A quick recap of Friday’s activity on the H4 timeframe reveals the candles shook hands with the underside of 1.34 in early London trade and turned lower. Closely supporting this number as resistance was a nearby local trend line resistance (etched from the high 1.3444) and a H4 AB=CD (black arrows) bearish pattern that completed five pips shy of 1.34.

Further selling today has the 61.8% Fibonacci support value at 1.3352 to target (derived from legs A-D of the AB=CD pattern), followed closely by support at 1.3329 and then the 1.33 handle.

Areas of consideration:

As we have weekly supply in play at 1.3540-1.3387, along with the 2017 yearly opening level at 1.3434 and a daily resistance at 1.3387, further selling from 1.34 on the H4 timeframe is a strong possibility today/early week.

A short at current price (1.3382) with a stop-loss order positioned around 1.3407, along with the first take-profit target set at the H4 61.8% Fibonacci support value at 1.3352, could be an option today. This setup offers in excess of 1:1 risk/reward to the first support target, and therefore, is certainly worthy of consideration. Beyond 1.3352, as highlighted above, we have H4 support at 1.3329 and then the 1.33 handle in view as additional downside targets.

Today’s data points: Limited.

USD/CHF:

Weekly Gain/Loss: +0.70%

Weekly Close: 0.9977

Weekly perspective:

Over the course of last week, the USD/CHF staged a stronger-than-expected recovery off lows of 0.9863. Eroding all of the prior week’s losses, recent movement positioned the pair back within reasonably close proximity to the 2016 yearly opening level at 1.0029. Note from late 2017, this barrier has delivered a tough resistance.

Daily perspective:

Although further buying could be on the cards this week, according to weekly structure, daily resistance at 0.9986 entered the mix at the closing stages of the week. As you can see, this level (yellow) boasts incredibly strong historical significance.

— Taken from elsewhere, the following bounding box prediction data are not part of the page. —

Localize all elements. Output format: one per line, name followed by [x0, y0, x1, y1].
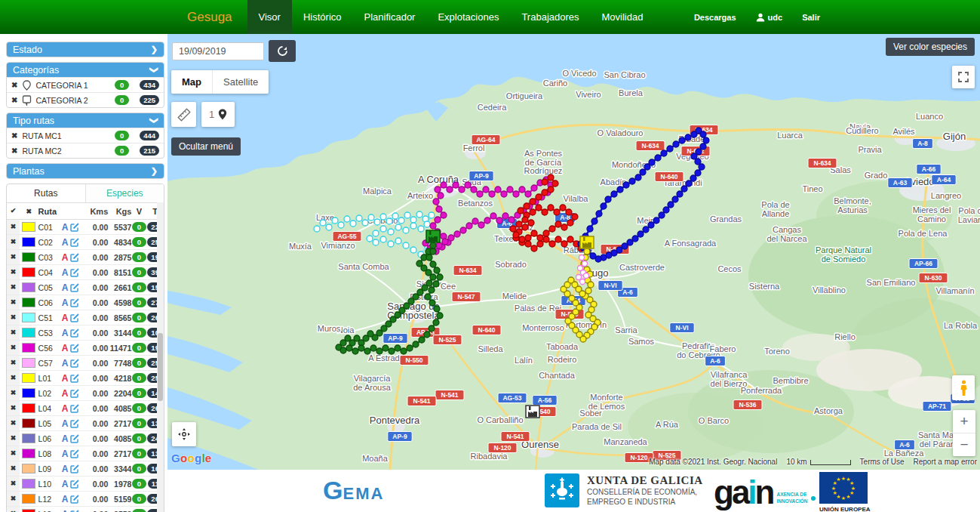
remove-route-icon[interactable]: ✖ [7, 492, 20, 506]
route-a-icon[interactable]: A [62, 359, 69, 368]
edit-icon[interactable] [70, 344, 79, 353]
remove-route-icon[interactable]: ✖ [7, 235, 20, 249]
panel-categorias-header[interactable]: Categorías ❯ [7, 63, 164, 77]
marker-count-button[interactable]: 1 [201, 102, 235, 127]
plant-marker[interactable] [426, 230, 440, 242]
edit-icon[interactable] [70, 464, 79, 473]
edit-icon[interactable] [70, 510, 79, 512]
remove-filter-icon[interactable]: ✖ [11, 96, 17, 104]
route-a-icon[interactable]: A [62, 238, 69, 247]
route-a-icon[interactable]: A [62, 404, 69, 413]
edit-icon[interactable] [70, 238, 79, 247]
nav-item-planificador[interactable]: Planificador [353, 0, 427, 34]
panel-estado-header[interactable]: Estado ❯ [7, 42, 164, 57]
remove-filter-icon[interactable]: ✖ [11, 131, 17, 140]
map-canvas[interactable]: CariñoO VicedoSan CibraoOrtigueiraViveir… [167, 34, 980, 470]
date-input[interactable] [172, 42, 264, 60]
route-a-icon[interactable]: A [62, 344, 69, 353]
route-a-icon[interactable]: A [62, 480, 69, 489]
edit-icon[interactable] [70, 298, 79, 307]
map-type-satellite[interactable]: Satellite [212, 70, 269, 94]
route-a-icon[interactable]: A [62, 374, 69, 383]
edit-icon[interactable] [70, 359, 79, 368]
edit-icon[interactable] [70, 283, 79, 292]
edit-icon[interactable] [70, 449, 79, 458]
remove-route-icon[interactable]: ✖ [7, 295, 20, 310]
tab-rutas[interactable]: Rutas [7, 184, 85, 202]
edit-icon[interactable] [70, 328, 79, 338]
edit-icon[interactable] [70, 404, 79, 413]
route-a-icon[interactable]: A [62, 328, 69, 338]
plant-marker[interactable] [580, 236, 594, 248]
pan-button[interactable] [172, 422, 196, 446]
remove-filter-icon[interactable]: ✖ [11, 81, 17, 89]
route-a-icon[interactable]: A [62, 313, 69, 322]
remove-filter-icon[interactable]: ✖ [11, 147, 17, 155]
google-logo[interactable]: Google [171, 452, 212, 464]
report-error-link[interactable]: Report a map error [914, 458, 977, 466]
route-a-icon[interactable]: A [62, 268, 69, 277]
nav-item-trabajadores[interactable]: Trabajadores [510, 0, 590, 34]
edit-icon[interactable] [70, 389, 79, 398]
tab-especies[interactable]: Especies [85, 184, 164, 202]
check-all-icon[interactable]: ✔ [7, 204, 20, 218]
nav-item-histórico[interactable]: Histórico [292, 0, 353, 34]
measure-button[interactable] [171, 102, 196, 127]
edit-icon[interactable] [70, 374, 79, 383]
route-a-icon[interactable]: A [62, 283, 69, 292]
remove-route-icon[interactable]: ✖ [7, 371, 20, 385]
fullscreen-button[interactable] [952, 66, 975, 88]
scrollbar-thumb[interactable] [158, 333, 163, 401]
nav-item-visor[interactable]: Visor [247, 0, 292, 34]
route-a-icon[interactable]: A [62, 253, 69, 262]
nav-right-salir[interactable]: Salir [802, 13, 820, 22]
edit-icon[interactable] [70, 419, 79, 428]
remove-route-icon[interactable]: ✖ [7, 265, 20, 279]
remove-route-icon[interactable]: ✖ [7, 341, 20, 355]
route-a-icon[interactable]: A [62, 434, 69, 443]
edit-icon[interactable] [70, 495, 79, 504]
pegman-button[interactable] [952, 375, 975, 400]
route-a-icon[interactable]: A [62, 223, 69, 232]
factory-marker[interactable] [526, 406, 539, 418]
species-color-button[interactable]: Ver color especies [886, 38, 975, 56]
remove-route-icon[interactable]: ✖ [7, 356, 20, 370]
remove-route-icon[interactable]: ✖ [7, 446, 20, 461]
remove-route-icon[interactable]: ✖ [7, 401, 20, 415]
sidebar-scrollbar[interactable] [157, 202, 164, 512]
remove-route-icon[interactable]: ✖ [7, 386, 20, 400]
route-a-icon[interactable]: A [62, 449, 69, 458]
nav-right-udc[interactable]: udc [756, 13, 783, 22]
remove-route-icon[interactable]: ✖ [7, 461, 20, 476]
edit-icon[interactable] [70, 268, 79, 277]
remove-route-icon[interactable]: ✖ [7, 325, 20, 340]
route-a-icon[interactable]: A [62, 389, 69, 398]
edit-icon[interactable] [70, 253, 79, 262]
route-a-icon[interactable]: A [62, 495, 69, 504]
remove-route-icon[interactable]: ✖ [7, 431, 20, 446]
remove-route-icon[interactable]: ✖ [7, 280, 20, 295]
remove-route-icon[interactable]: ✖ [7, 250, 20, 264]
route-a-icon[interactable]: A [62, 419, 69, 428]
edit-icon[interactable] [70, 223, 79, 232]
remove-route-icon[interactable]: ✖ [7, 477, 20, 491]
remove-route-icon[interactable]: ✖ [7, 507, 20, 512]
map-type-map[interactable]: Map [171, 70, 212, 94]
nav-item-explotaciones[interactable]: Explotaciones [426, 0, 510, 34]
edit-icon[interactable] [70, 434, 79, 443]
terms-link[interactable]: Terms of Use [860, 458, 905, 466]
edit-icon[interactable] [70, 313, 79, 322]
edit-icon[interactable] [70, 480, 79, 489]
panel-tipo-rutas-header[interactable]: Tipo rutas ❯ [7, 113, 164, 128]
route-a-icon[interactable]: A [62, 298, 69, 307]
panel-plantas-header[interactable]: Plantas ❯ [7, 164, 164, 178]
remove-route-icon[interactable]: ✖ [7, 220, 20, 234]
hide-menu-button[interactable]: Ocultar menú [171, 137, 241, 156]
zoom-in-button[interactable]: + [953, 410, 975, 433]
remove-route-icon[interactable]: ✖ [7, 416, 20, 430]
refresh-button[interactable] [269, 40, 296, 62]
remove-route-icon[interactable]: ✖ [7, 310, 20, 325]
route-a-icon[interactable]: A [62, 464, 69, 473]
clear-all-icon[interactable]: ✖ [20, 208, 38, 215]
route-a-icon[interactable]: A [62, 510, 69, 512]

In the event we reject 0.9986 this week, the support area priced in at 0.9866-0.9830 will likely enter the spotlight. Conversely, should the pair head for higher ground, supply at 1.0087-1.0057 will be back in view.

H4 perspective:

Friday’s Eurozone PMI figures revealed a significant slowdown in both the manufacturing and services sector, causing the EUR/USD to fall in early London hours, and in turn the USD/CHF to rise. Further buying materialized following relatively upbeat US retail sales data hitting the wires during early US trade, eventually lifting the H4 candles beyond December’s opening level at 0.9977 to supply coming in at 1.0007-0.9988. This area has withstood numerous bullish assaults over the past month and remains sturdy. This could have something to do with the area housing 1.0000 (parity) and being positioned two pips north of daily resistance mentioned above at 0.9986.

Areas of consideration:

Ultimately, the research team feels a move lower is likely in store today/early week. H4 price reacted firmly from supply at 1.0007-0.9988 in the later stages of last week and closed around December’s opening level at 0.9977, forming a relatively attractive selling wick. This – coupled with notable daily resistance in play at 0.9986 – indicates a selloff from current price is high probability.

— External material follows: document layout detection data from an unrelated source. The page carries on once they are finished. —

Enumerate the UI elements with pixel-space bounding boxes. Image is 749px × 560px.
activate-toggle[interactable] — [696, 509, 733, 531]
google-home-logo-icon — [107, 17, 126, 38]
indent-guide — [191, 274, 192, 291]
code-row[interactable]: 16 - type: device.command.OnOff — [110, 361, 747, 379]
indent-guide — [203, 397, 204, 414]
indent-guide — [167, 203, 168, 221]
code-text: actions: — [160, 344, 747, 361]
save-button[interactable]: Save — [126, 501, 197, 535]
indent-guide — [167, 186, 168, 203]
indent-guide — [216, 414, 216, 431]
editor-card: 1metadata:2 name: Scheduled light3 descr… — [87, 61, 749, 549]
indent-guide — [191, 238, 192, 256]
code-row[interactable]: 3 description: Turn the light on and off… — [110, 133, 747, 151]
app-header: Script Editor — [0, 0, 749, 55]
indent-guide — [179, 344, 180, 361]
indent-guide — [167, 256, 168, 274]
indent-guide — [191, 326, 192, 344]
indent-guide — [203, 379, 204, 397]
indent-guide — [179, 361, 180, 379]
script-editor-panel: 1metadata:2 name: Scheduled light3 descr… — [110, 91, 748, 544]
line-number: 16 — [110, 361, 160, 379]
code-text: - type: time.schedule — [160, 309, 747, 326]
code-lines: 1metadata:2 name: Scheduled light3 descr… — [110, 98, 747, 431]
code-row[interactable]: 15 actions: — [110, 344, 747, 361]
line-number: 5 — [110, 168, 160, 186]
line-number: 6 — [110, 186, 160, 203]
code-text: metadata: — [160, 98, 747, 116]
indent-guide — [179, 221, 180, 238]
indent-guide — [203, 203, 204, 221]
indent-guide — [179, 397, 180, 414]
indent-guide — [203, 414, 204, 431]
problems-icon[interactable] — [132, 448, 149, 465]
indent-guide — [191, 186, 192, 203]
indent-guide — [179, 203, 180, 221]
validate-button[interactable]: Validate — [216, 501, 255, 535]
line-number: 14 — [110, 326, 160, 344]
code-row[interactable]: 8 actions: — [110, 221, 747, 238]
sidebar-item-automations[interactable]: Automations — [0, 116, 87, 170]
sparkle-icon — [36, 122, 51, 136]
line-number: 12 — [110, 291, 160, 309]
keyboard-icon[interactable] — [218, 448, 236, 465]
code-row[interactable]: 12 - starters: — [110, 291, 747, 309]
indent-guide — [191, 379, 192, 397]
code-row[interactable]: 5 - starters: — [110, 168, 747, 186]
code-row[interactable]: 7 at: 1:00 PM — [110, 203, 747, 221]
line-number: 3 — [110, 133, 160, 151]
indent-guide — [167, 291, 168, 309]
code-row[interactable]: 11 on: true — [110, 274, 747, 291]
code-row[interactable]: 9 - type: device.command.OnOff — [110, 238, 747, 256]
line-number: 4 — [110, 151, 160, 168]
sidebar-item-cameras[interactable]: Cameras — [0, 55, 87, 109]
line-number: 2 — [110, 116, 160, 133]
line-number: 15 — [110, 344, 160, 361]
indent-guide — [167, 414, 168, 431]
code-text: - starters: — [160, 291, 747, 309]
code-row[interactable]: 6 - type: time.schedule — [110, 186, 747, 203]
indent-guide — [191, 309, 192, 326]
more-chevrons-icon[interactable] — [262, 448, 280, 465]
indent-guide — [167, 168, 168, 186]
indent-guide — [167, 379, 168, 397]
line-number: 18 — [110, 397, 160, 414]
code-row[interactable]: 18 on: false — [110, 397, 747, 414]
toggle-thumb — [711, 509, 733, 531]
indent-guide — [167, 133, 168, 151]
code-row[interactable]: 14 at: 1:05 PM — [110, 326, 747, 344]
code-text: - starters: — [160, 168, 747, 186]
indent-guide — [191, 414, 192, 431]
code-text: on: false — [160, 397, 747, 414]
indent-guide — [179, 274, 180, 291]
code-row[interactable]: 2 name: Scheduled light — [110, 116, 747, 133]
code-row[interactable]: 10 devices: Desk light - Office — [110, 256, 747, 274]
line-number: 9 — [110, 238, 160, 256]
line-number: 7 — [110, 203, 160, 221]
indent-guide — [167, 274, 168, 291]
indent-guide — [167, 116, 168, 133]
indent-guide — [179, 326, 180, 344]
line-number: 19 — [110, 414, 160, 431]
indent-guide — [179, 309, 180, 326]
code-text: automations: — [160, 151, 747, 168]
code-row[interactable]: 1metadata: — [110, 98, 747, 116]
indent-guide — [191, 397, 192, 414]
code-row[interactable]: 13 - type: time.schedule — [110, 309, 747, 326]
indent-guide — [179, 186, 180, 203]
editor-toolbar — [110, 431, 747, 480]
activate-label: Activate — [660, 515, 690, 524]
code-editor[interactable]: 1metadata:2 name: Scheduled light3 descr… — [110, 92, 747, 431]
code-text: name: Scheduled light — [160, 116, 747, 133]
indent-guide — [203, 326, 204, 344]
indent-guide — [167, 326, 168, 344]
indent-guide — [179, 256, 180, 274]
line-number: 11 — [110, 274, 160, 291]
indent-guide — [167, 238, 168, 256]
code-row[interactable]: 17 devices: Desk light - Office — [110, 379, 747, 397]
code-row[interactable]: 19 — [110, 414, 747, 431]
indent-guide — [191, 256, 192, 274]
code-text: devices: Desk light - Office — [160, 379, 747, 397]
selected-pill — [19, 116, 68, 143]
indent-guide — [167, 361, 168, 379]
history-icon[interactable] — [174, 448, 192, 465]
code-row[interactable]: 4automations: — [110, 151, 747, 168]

Shorting from current price (0.9977) with stop-loss orders located above the H4 supply offers traders ample room to secure reasonable risk/reward to the first downside target on the H4: support at 0.9918.

Today’s data points: Limited.

Dow Jones Industrial Average:

Weekly Gain/Loss: -1.51%

Weekly Close: 24602

Weekly perspective:

US equities sustained additional loss over the course of last week, despite an earnest attempt to reclaim control of the 2018 yearly opening level at 24660. Recording its second consecutive week in the red, the index concluded the week closing within the walls of a narrow support area coming in at 23963-24224. Given the strength behind the close, the current support area is likely fragile and could lead to a move south materializing this week towards support at 23578.

Daily perspective:

Recent selling, most prominent in Friday’s session shaped by a near-full-bodied bearish candle, has positioned price action just ahead of a Quasimodo support fixed at 23766 (taken from late April 2018). What’s appealing here is it fuses closely with a trend line resistance-turned support (extended from the high 26670).

H4 perspective:

The Dow Jones Industrial Average fell 506 points Friday, hitting its lowest level since early May, led lower by declines in Apple and Johnson & Johnson. The selloff was exacerbated after weaker-than-expected data in China and Europe aggravated concerns of a global economic slowdown.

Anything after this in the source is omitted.